Par ordonnance du 09 octobre 2024, le juge de la mise en état a ordonné la mise en oeuvre d’une consultation médicale.
Le consultant désigné, le docteur [Y] [J], a déposé son rapport le 15 janvier 2025, aux termes duquel il a conclu “ (…) Nous retrouvons une obésité morbide associée à une impotence fonctionnelle. Conclusion : taux proposé entre 50 % et 79 % ; critères RSDAE (restriction substantielle et durable pour l’accès à l’emploi) : marche 10 minutes ; station debout 10 minutes ; pas de port de charge ; pour la demande PCH : mobilité : pas de difficulté grave ni absolue ; entretien personnel : pas de difficulté grave ni absolue, aide ponctuelle ; communication : correcte ; relation avec autrui : correcte. Les critères ne sont pas remplis pour obtention de la PCH. Pas d’évolution positive à prévoir. ”.
L’affaire a été appelée et évoquée à l’audience du 02 juillet 2025.
A l’audience, Madame [V] [H] épouse [W] demande un taux supérieur à 80 % et l’attribution de la PCH.
La maison départementale des personnes handicapées (MDPH) de Vaucluse, par conclusions déposées et soutenues oralement par sa représentante, auxquelles il convient expressément de se référer pour un plus ample exposé de ses moyens et arguments, demande au tribunal le maintien de sa décision de rejet de l’AAH le taux étant inférieur à 50 %, ainsi que de sa décision de rejet de la PCH aides humaines.
L’affaire a été retenue et mise en délibéré au 15 octobre 2025, par mise à disposition au greffe par application des dispositions de l’article 450 alinéa 2 du code de procédure civile.

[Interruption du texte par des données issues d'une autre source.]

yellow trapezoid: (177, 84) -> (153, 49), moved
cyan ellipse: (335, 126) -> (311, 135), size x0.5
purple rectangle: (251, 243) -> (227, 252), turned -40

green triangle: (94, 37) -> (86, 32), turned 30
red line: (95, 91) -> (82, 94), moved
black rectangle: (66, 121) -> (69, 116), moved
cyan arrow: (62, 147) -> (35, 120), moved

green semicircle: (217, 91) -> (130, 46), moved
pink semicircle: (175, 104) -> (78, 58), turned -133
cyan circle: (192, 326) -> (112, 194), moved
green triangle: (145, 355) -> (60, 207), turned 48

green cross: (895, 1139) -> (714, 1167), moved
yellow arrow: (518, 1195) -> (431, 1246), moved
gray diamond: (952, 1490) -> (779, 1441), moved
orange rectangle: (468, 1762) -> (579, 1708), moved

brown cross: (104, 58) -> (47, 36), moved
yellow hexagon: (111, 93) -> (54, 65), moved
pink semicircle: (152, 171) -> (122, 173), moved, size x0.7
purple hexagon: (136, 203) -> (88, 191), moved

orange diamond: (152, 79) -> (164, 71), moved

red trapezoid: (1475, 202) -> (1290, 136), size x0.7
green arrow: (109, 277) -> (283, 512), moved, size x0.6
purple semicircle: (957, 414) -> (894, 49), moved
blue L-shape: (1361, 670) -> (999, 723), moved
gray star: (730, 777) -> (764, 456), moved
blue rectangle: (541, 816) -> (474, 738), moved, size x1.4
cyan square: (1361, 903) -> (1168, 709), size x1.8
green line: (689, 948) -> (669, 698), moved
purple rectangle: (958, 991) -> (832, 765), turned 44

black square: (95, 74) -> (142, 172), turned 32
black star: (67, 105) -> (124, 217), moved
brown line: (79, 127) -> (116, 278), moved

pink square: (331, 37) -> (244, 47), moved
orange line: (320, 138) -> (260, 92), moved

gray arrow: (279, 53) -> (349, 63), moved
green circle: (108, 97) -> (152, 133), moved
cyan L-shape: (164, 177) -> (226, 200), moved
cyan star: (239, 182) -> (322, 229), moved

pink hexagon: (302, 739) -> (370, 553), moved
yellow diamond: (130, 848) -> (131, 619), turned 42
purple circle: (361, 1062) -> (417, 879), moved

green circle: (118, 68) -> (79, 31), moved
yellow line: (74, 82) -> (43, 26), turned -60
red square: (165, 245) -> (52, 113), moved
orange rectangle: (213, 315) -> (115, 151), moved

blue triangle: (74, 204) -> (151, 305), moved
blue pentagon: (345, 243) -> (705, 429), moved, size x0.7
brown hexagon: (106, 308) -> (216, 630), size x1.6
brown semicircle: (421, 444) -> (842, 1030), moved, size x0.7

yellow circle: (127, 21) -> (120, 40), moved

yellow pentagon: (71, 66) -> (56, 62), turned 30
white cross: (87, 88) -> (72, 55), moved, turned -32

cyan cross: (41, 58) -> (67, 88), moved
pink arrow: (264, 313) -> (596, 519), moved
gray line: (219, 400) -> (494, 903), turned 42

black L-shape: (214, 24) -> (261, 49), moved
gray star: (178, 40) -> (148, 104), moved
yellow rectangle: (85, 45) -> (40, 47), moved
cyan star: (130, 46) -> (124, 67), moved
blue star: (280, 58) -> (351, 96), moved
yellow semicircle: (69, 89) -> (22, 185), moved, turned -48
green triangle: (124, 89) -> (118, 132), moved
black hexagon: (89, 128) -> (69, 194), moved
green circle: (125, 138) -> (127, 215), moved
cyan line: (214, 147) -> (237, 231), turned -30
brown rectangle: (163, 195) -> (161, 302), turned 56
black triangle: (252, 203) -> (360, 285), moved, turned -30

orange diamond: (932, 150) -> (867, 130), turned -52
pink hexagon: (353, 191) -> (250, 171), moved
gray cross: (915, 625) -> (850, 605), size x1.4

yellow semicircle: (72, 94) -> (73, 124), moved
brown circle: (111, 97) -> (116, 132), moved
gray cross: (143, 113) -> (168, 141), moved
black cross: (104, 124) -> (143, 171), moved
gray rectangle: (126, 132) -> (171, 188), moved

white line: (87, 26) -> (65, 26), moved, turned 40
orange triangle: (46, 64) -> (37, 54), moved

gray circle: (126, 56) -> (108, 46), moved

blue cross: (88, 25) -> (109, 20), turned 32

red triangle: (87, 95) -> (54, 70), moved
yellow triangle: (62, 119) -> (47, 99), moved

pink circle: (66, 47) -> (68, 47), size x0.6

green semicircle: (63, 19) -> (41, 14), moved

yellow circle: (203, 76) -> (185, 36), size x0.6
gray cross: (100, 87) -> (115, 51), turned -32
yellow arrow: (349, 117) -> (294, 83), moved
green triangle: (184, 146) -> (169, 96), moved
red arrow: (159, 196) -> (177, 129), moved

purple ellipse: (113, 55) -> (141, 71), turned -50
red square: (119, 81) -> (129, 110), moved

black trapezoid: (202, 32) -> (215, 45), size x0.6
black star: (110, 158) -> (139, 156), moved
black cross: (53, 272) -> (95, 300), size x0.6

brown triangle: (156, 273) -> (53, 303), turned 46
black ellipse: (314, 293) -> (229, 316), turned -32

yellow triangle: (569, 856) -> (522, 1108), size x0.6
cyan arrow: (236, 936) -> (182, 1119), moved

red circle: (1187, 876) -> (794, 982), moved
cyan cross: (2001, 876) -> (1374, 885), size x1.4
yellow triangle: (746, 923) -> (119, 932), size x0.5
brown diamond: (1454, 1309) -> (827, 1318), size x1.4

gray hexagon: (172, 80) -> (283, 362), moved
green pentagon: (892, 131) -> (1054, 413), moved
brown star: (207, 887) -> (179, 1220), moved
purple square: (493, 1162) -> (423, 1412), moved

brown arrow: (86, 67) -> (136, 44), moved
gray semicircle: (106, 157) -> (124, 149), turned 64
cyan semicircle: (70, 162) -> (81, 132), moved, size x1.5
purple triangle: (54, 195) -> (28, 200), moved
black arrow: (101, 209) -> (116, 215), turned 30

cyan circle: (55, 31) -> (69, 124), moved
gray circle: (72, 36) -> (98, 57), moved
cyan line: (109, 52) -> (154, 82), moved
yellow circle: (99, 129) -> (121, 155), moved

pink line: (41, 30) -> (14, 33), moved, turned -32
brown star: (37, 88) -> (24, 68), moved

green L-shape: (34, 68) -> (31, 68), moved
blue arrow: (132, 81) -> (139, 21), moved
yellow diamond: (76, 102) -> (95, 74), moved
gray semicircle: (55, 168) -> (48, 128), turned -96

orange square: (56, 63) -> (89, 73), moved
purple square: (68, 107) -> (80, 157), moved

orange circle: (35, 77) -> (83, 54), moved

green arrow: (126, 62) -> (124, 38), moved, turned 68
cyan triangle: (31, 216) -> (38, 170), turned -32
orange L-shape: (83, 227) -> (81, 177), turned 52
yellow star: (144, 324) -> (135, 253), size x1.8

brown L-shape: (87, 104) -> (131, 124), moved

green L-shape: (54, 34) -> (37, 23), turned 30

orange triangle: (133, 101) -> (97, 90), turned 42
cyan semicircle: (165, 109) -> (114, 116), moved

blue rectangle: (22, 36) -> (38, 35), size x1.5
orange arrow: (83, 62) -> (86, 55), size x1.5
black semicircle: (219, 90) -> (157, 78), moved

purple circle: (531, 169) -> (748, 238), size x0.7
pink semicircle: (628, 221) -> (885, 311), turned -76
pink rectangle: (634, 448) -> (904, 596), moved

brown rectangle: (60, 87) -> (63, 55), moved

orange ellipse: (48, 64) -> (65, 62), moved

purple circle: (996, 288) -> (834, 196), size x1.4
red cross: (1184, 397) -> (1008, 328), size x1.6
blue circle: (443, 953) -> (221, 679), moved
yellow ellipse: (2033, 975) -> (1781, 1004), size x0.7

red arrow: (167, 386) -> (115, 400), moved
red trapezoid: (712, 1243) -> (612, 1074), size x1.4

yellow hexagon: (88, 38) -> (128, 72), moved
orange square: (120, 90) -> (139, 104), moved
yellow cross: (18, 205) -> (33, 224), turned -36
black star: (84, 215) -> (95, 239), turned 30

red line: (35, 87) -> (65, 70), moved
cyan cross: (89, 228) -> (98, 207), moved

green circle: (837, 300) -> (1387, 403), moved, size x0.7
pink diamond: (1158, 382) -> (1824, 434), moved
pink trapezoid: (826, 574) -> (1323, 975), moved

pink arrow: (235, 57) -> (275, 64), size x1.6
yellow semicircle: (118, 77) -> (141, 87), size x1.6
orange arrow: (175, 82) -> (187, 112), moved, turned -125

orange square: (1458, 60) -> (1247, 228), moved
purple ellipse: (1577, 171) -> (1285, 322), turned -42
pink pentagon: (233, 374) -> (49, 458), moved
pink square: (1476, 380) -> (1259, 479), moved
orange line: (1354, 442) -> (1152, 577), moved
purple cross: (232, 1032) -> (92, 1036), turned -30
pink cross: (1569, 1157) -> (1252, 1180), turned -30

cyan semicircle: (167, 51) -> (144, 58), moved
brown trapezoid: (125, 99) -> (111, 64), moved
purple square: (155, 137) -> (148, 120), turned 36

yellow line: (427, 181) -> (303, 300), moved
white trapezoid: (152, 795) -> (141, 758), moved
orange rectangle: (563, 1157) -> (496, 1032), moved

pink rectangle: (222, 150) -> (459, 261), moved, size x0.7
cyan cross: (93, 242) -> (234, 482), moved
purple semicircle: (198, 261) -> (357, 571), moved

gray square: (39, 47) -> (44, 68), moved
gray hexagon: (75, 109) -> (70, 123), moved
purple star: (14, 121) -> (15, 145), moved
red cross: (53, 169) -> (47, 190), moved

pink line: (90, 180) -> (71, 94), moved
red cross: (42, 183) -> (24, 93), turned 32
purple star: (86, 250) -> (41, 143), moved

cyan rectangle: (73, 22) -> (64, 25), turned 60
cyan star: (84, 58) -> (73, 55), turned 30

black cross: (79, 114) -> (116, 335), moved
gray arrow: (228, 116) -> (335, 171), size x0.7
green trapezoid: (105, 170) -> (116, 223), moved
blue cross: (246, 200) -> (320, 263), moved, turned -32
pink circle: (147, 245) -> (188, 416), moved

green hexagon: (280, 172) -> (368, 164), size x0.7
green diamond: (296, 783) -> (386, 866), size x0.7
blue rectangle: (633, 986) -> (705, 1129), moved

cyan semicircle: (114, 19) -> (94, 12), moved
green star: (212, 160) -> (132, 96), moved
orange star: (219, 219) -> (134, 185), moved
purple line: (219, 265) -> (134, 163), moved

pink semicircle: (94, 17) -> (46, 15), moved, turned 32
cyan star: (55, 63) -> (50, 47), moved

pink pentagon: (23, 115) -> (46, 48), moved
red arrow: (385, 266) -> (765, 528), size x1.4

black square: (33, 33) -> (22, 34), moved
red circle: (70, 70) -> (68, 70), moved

Conformément aux dispositions de l’article R.142-10-9 du code de la sécurité sociale, les débats ont eu lieu en chambre du conseil, le tribunal ayant estimé qu’il résultait de leur publicité une atteinte à l’intimité et la vie privée de Madame [V] [H] épouse [W].
MOTIFS DE LA DECISION
A titre liminaire, il convient de rappeler qu’en application des articles 5 et 12 du code de procédure civile, le juge du contentieux de la sécurité sociale, qui n’est pas juge de la légalité ou de la régularité de la décision prise par la caisse ou sa commission de recours amiable (en ce sens Cass. Civ. 2ème, 11 février 2016, pourvoi n° 15-13.202), doit statuer sur le bien-fondé de la contestation qui lui est soumise (Cass. Civ. 2ème, 21 juin 2018, pourvoi n° 17-27.756).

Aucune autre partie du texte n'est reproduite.